If we have indeed removed key nutrients from the diet, then why don’t we see the effects? Remove vitamin C and people quickly develop scurvy. Vitamin D deficiency produces rickets. Wouldn’t a lack of these other nutrients produce such effects?
They do, says Miller, but the timescale is different. “Take diabetes,” he says, “we see it, but it occurs on a slow time frame and therefore we discount it.”
“Today, we define vitamin deficiencies on a time scale of months and perhaps a year. But what if a nutritional deficiency and their manifestations occurred over multiple years or generations?”
“Here’s the concept: Diabetes is analogous to scurvy. It is caused by a nutritional deficiency that may occur over decades not months.”
Dr Miller acknowledges that others have presented similar theories.
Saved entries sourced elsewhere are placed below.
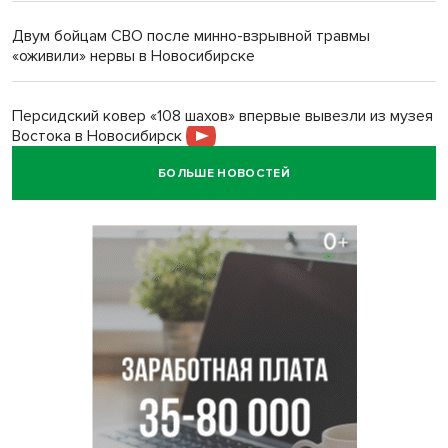
Двум бойцам СВО после минно-взрывной травмы
«оживили» нервы в Новосибирске
Персидский ковер «108 шахов» впервые вывезли из музея
Востока в Новосибирск
БОЛЬШЕ НОВОСТЕЙ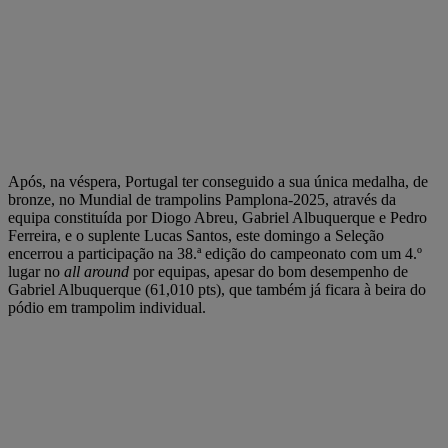
Após, na véspera, Portugal ter conseguido a sua única medalha, de
bronze, no Mundial de trampolins Pamplona-2025, através da
equipa constituída por Diogo Abreu, Gabriel Albuquerque e Pedro
Ferreira, e o suplente Lucas Santos, este domingo a Seleção
encerrou a participação na 38.ª edição do campeonato com um 4.º
lugar no
all around
por equipas, apesar do bom desempenho de
Gabriel Albuquerque (61,010 pts), que também já ficara à beira do
pódio em trampolim individual.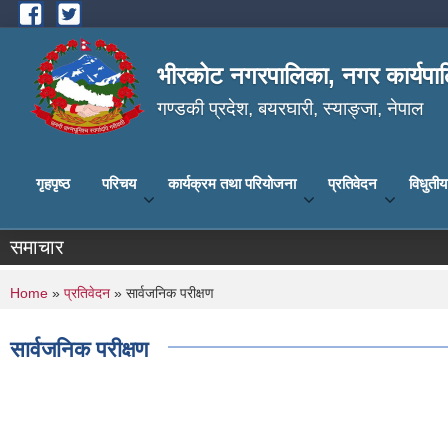
Skip to main content
भीरकोट नगरपालिका, नगर कार्यपाल
गण्डकी प्रदेश, बयरघारी, स्याङ्जा, नेपाल
गृहपृष्ठ
परिचय
कार्यक्रम तथा परियोजना
प्रतिवेदन
विधुती
समाचार
You are here
Home
»
प्रतिवेदन
» सार्वजनिक परीक्षण
सार्वजनिक परीक्षण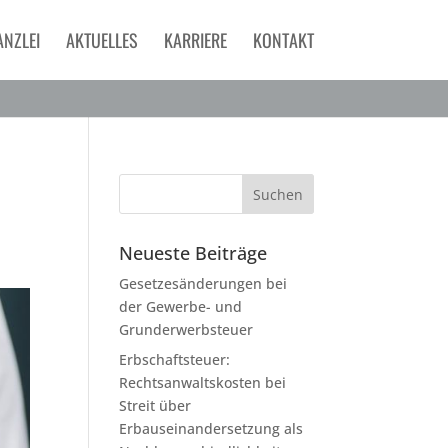
ANZLEI
AKTUELLES
KARRIERE
KONTAKT
Neueste Beiträge
Gesetzesänderungen bei
der Gewerbe- und
Grunderwerbsteuer
Erbschaftsteuer:
Rechtsanwaltskosten bei
Streit über
Erbauseinandersetzung als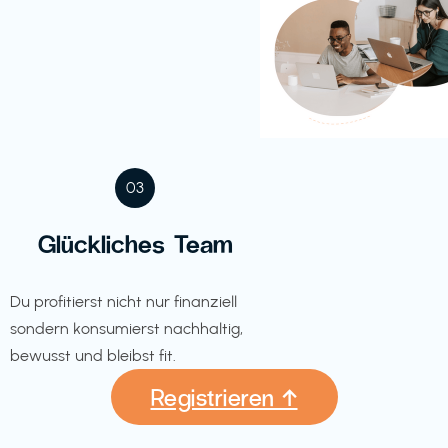
03
Glückliches Team
Du profitierst nicht nur finanziell
sondern konsumierst nachhaltig,
bewusst und bleibst fit.
Registrieren ↑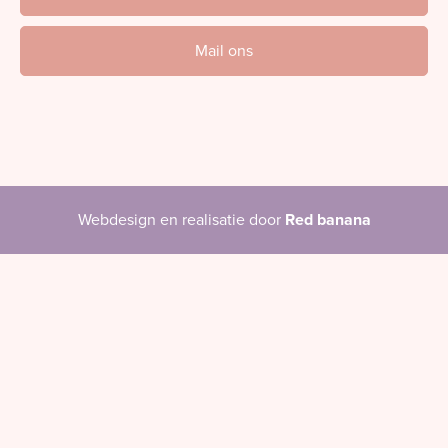
Mail ons
Webdesign en realisatie door
Red banana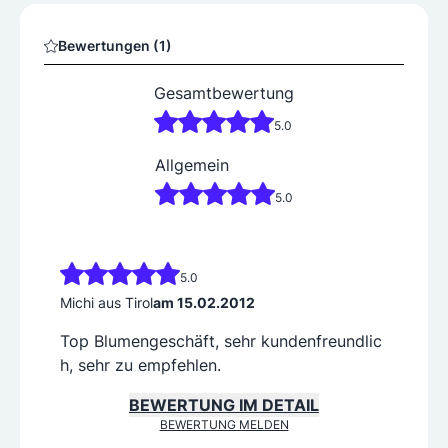
Bewertungen (1)
Gesamtbewertung
5.0
Allgemein
5.0
5.0
Michi aus Tirol
am 15.02.2012
Top Blumengeschäft, sehr kundenfreundlic
h, sehr zu empfehlen.
BEWERTUNG IM DETAIL
BEWERTUNG MELDEN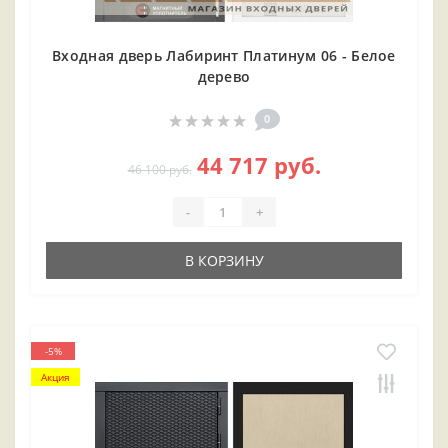
Входная дверь Лабиринт Платинум 06 - Белое
дерево
0
44 717 руб.
46 100 руб.
-
+
В КОРЗИНУ
-5%
Акция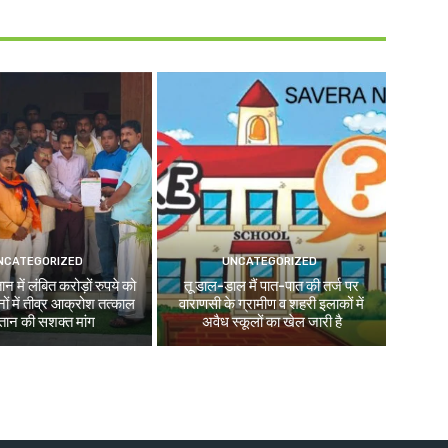
NCATEGORIZED
UNCATEGORIZED
न में लंबित करोड़ों रुपये को
तू डाल-डाल मैं पात-पात की तर्ज पर
ों में तीव्र आक्रोश तत्काल
वाराणसी के ग्रामीण व शहरी इलाकों में
तान की सशक्त मांग
अवैध स्कूलों का खेल जारी है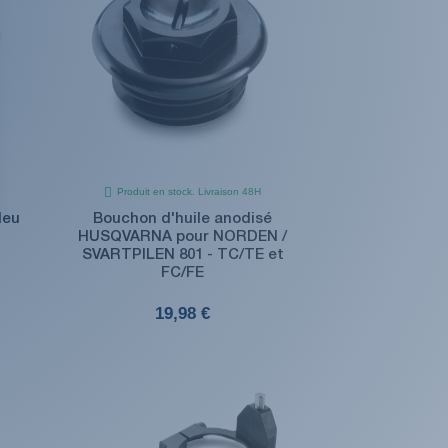
Produit en stock. Livraison 48H
leu
Bouchon d'huile anodisé
HUSQVARNA pour NORDEN /
SVARTPILEN 801 - TC/TE et
FC/FE
19,98 €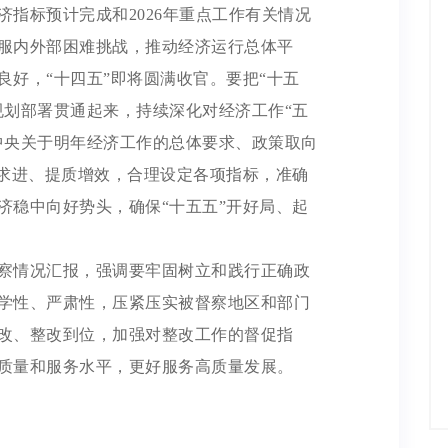
经济指标预计完成和2026年重点工作有关情况
服内外部困难挑战，推动经济运行总体平
良好，“十四五”即将圆满收官。要把“十五
规划部署贯通起来，持续深化对经济工作“五
中央关于明年经济工作的总体要求、政策取向
中求进、提质增效，合理设定各项指标，准确
济稳中向好势头，确保“十五五”开好局、起
督察情况汇报，强调要牢固树立和践行正确政
学性、严肃性，压紧压实被督察地区和部门
改、整改到位，加强对整改工作的督促指
质量和服务水平，更好服务高质量发展。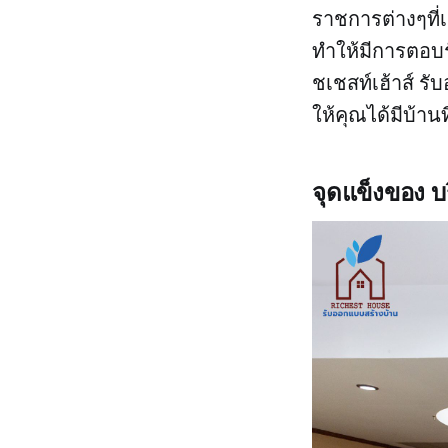
ราชการต่างๆที่เ
ทำให้มีการตอบรั
ชเชสท์เฮ้าส์ รั
ให้คุณได้มีบ้าน
จุดแข็งของ บร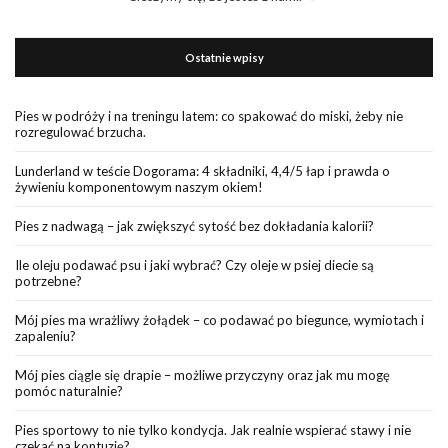
Ostatnie wpisy
Pies w podróży i na treningu latem: co spakować do miski, żeby nie
rozregulować brzucha.
Lunderland w teście Dogorama: 4 składniki, 4,4/5 łap i prawda o
żywieniu komponentowym naszym okiem!
Pies z nadwagą – jak zwiększyć sytość bez dokładania kalorii?
Ile oleju podawać psu i jaki wybrać? Czy oleje w psiej diecie są
potrzebne?
Mój pies ma wrażliwy żołądek – co podawać po biegunce, wymiotach i
zapaleniu?
Mój pies ciągle się drapie – możliwe przyczyny oraz jak mu mogę
pomóc naturalnie?
Pies sportowy to nie tylko kondycja. Jak realnie wspierać stawy i nie
czekać na kontuzję?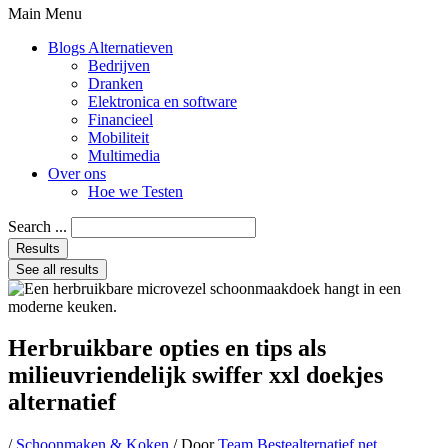
Main Menu
Blogs Alternatieven
Bedrijven
Dranken
Elektronica en software
Financieel
Mobiliteit
Multimedia
Over ons
Hoe we Testen
Search ...
Results
See all results
Herbruikbare opties en tips als
milieuvriendelijk swiffer xxl doekjes
alternatief
/
Schoonmaken & Koken
/ Door
Team Bestealternatief.net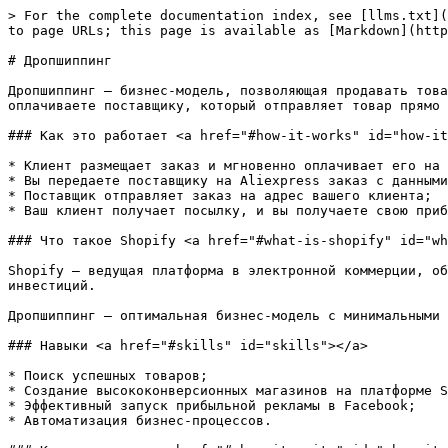
> For the complete documentation index, see [llms.txt](
to page URLs; this page is available as [Markdown](http
# Дропшиппинг

Дропшиппинг — бизнес-модель, позволяющая продавать това
оплачиваете поставщику, который отправляет товар прямо 
### Как это работает <a href="#how-it-works" id="how-it
* Клиент размещает заказ и мгновенно оплачивает его на 
* Вы передаете поставщику на Aliexpress заказ с данными
* Поставщик отправляет заказ на адрес вашего клиента;

* Ваш клиент получает посылку, и вы получаете свою приб
### Что такое Shopify <a href="#what-is-shopify" id="wh
Shopify — ведущая платформа в электронной коммерции, об
инвестиций.

Дропшиппинг — оптимальная бизнес-модель с минимальными 
### Навыки <a href="#skills" id="skills"></a>

* Поиск успешных товаров;

* Создание высококонверсионных магазинов на платформе S
* Эффективный запуск прибыльной рекламы в Facebook;

* Автоматизация бизнес-процессов.
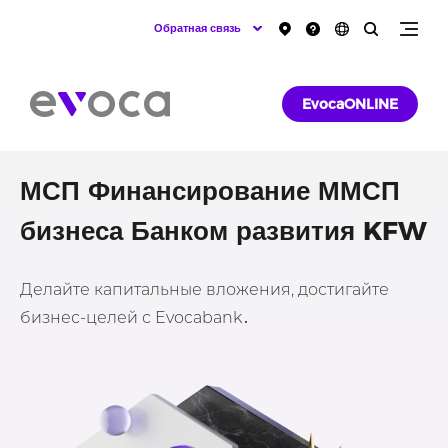
Обратная связь
EvocaONLINE
МСП Финансирование ММСП
бизнеса Банком развития KFW
Делайте капитальные вложения, достигайте
бизнес-целей с Evocabank․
Readers of NutraIngredients-USA will be familiar with the triage theory of Dr Bruce Ames, for example.
“Yes, other folks have said the same,” Miller says, “but we have taken this one step further down to fact-based evidence science, from empiric wisdom and broadened this to include an overarching theory.
“But it is very fair to say Dr Ames is Version 1.0 and also very smart.”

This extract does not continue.